## [TASK TO COMPLETE]
Please return every line in the entries below with the word "pane" in it.

## [DATA EXTRACT]
········

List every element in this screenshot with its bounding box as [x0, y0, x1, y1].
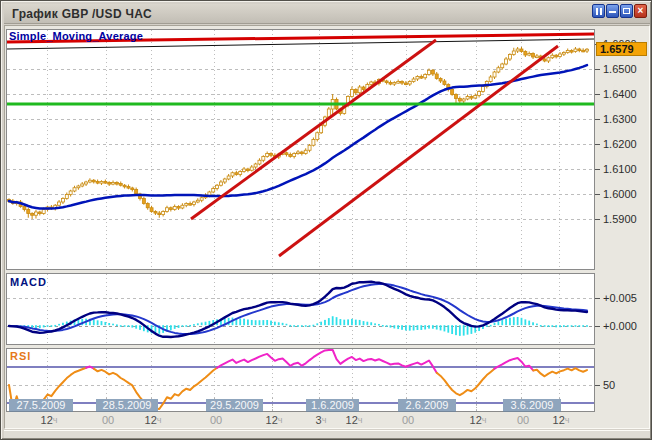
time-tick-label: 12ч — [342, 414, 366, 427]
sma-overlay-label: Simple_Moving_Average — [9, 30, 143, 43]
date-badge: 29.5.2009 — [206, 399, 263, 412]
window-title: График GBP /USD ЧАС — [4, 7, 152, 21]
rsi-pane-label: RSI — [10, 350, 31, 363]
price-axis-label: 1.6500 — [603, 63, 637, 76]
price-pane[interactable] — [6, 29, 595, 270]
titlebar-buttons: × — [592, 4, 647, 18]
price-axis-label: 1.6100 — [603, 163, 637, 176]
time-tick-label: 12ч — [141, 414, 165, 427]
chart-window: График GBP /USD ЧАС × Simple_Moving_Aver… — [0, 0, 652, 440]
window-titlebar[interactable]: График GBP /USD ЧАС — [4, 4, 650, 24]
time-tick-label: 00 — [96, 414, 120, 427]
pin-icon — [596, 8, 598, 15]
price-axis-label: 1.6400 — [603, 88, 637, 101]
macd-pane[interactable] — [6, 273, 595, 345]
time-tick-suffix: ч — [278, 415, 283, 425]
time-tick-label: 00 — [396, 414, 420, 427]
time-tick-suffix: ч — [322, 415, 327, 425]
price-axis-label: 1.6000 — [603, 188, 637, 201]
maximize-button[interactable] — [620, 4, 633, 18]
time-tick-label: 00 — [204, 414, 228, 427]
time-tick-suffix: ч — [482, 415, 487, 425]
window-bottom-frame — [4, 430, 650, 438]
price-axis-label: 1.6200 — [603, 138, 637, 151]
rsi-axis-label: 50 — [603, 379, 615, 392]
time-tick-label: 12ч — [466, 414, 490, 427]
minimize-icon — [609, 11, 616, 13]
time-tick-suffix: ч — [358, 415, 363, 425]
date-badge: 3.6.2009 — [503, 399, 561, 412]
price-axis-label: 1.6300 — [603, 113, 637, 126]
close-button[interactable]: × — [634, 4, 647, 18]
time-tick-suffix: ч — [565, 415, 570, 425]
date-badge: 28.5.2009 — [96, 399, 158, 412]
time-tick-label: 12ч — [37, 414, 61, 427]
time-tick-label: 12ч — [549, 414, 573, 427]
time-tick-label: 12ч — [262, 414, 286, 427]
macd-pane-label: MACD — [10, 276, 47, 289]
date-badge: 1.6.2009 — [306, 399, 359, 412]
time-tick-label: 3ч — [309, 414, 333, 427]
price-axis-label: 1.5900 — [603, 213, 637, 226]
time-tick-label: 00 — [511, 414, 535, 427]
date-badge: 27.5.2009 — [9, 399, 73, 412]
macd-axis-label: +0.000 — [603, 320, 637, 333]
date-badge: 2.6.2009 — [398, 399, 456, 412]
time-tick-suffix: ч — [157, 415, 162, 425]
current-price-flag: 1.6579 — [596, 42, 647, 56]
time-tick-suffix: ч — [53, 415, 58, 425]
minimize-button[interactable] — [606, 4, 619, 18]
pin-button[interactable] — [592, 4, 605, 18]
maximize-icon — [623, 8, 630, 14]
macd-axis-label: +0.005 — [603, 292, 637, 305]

········

## [REPLY TO THE EXERCISE]
rsi-pane-label: RSI — [10, 350, 31, 363]
price-pane[interactable] — [6, 29, 595, 270]
macd-pane[interactable] — [6, 273, 595, 345]
macd-pane-label: MACD — [10, 276, 47, 289]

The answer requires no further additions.